Orphée et Eurydice

Ils étaient des bergers, ils s’aimaient ; mais Eurydice
Disparut, et Orphée aux enfers descendit,
Dans la joie et dans la douleur : Monteverdi,
Venise et sa langueur triste, le Saint-Office.
  

 

Gluck, une chambre vague, aux lampes étouffées,
La nuit que l’on devine et l’ombre qui s’étend
– Au milieu des soupirs et des pleurs, on entend,
Triste et douce à la fois, la complainte d’Orphée.

 

Eurydice était douce et les berges l’aimaient ;
Orphée avait trouvé le bonheur, auprès d’elle.
Un messager survint, annonçant la nouvelle
La plus triste : Eurydice était morte, à jamais.
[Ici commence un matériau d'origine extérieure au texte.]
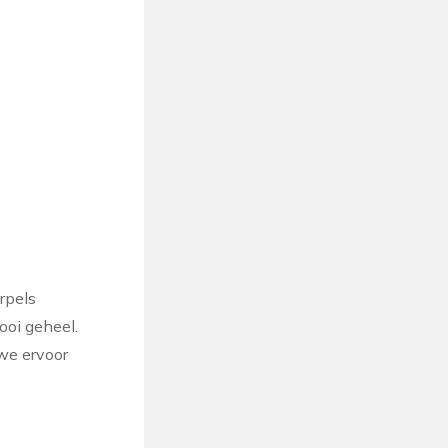
orpels
ooi geheel.
 we ervoor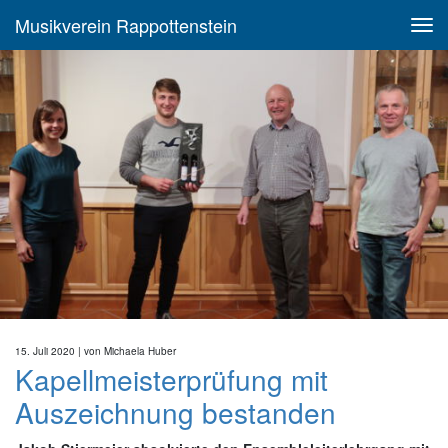
Musikverein Rappottenstein
15. Juli 2020
| von
Michaela Huber
Kapell­meister­prüfung mit
Auszeichnung bestanden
Longtemps, son bien-aimé gémit, comme un homme ivre.
Aux terres des défunts, il descendit, sans peur,
Guidé par son amour ; il entendait les pleurs
De ceux qui ne sont plus, et qui veulent revivre.

Eurydice apparut, tendre et charmante fée,
Qui ne comprenait pas qu’elle était morte ; Orphée,
La prenant par la main, avec lui l’emmena.

Il voulut l’embrasser et il se retourna ;
Mais elle disparut, doucement, comme une ombre,
Repartant, sans un bruit, vers les royaumes sombres.

1991.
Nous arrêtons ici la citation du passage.